Mass Plywood Panel production line up and running at Freres in Oregon

24 April 2020


US-based Freres Lumber Co has announced that its Mass Plywood Panel (MPP) beam and column production line is now up and running.

The company, which operates at Lyons in Oregon, said it was able to provide customers with a cost-competitive MPP solution for all structural elements of large-scale wood buildings, providing competition for steel, concrete and cross-laminated timber (CLT) and being the only structural composite panel mass wood build system in North America.

Freres’ column and beam line is currently APA certified and has the ability to cut product up to 24in thick.

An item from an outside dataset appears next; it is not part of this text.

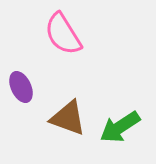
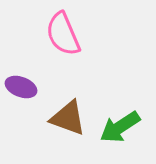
pink semicircle: rotated 9 degrees clockwise
purple ellipse: rotated 44 degrees counterclockwise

The line is capable of running product up to 60ft in length, but the current press is limited to 48ft. Freres will be seeking certification for products in those larger widths and depths in the coming months.

The facility was kitted out with a new 5ft bandmill and 60ft carriage from USNR. It is the first traditional carriage cutting MPP, LVL, or any veneer-based product. CTC provided materials handling technology.

The patented MPP process allows for large timber dimensions to be produced from small diameter timber. The panel thicknesses are produced from 1in thick Douglas fir plywood, laminated together to form a larger section, starting at 2in thick and available up to 24in thick.

Depending on the orientation of the beam, the 1in increments in thickness will occur in either the width or the depth of the product.

“We are excited to round out our MPP offering with these beams and columns,” said Kyle Freres, vice president of operations for Freres Lumber.

“Most manufacturers produce either panels or glulam beams, but not necessarily both. Now, Freres is positioned to be a one-stop- shop for all the structural elements of large-scale wood buildings at a cost-competitive price.”

Freres says studies show that using veneer as a raw material for a mass timber panel can potentially achieve the same structural attributes of a CLT panel with 20% less wood.

This, it says, leads to decreased assembly times and a more economical building solution. The solution is also being promoted as strong and fire-resistant for projects up to 18 storeys high.